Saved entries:

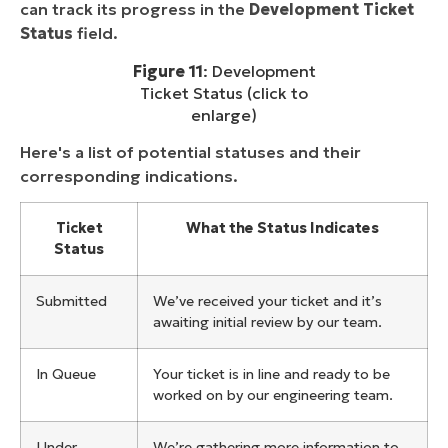
can track its progress in the
Development Ticket
Status
field.
Figure 11
: Development
Ticket Status (click to
enlarge)
Here's a list of potential statuses and their
corresponding indications.
Ticket
What the Status Indicates
Status
Submitted
We’ve received your ticket and it’s
awaiting initial review by our team.
In Queue
Your ticket is in line and ready to be
worked on by our engineering team.
Under
We’re gathering more information to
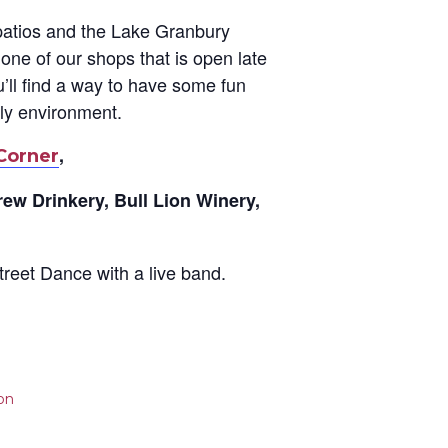
 patios and the Lake Granbury
one of our shops that is open late
’ll find a way to have some fun
dly environment.
,
Corner
rew Drinkery, Bull Lion Winery,
treet Dance with a live band.
on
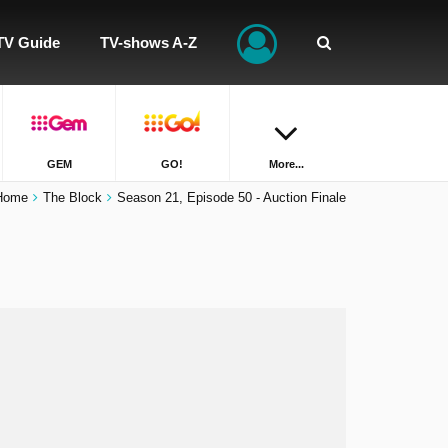
TV Guide
TV-shows A-Z
GEM
GO!
More...
Home
The Block
Season 21, Episode 50 - Auction Finale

WHAT THE TASK REQUIRES:
Word for word and without any pictures, return all of the lines above.

WRITTEN SOLUTION:
can track its progress in the
Development Ticket
Status
field.
Figure 11
: Development
Ticket Status (click to
enlarge)
Here's a list of potential statuses and their
corresponding indications.
Ticket
What the Status Indicates
Status
Submitted
We’ve received your ticket and it’s
awaiting initial review by our team.
In Queue
Your ticket is in line and ready to be
worked on by our engineering team.
Under
We’re gathering more information to
 patios and the Lake Granbury
one of our shops that is open late
’ll find a way to have some fun
dly environment.
,
Corner
rew Drinkery, Bull Lion Winery,
treet Dance with a live band.
on
TV Guide
TV-shows A-Z
GEM
GO!
More...
Home
The Block
Season 21, Episode 50 - Auction Finale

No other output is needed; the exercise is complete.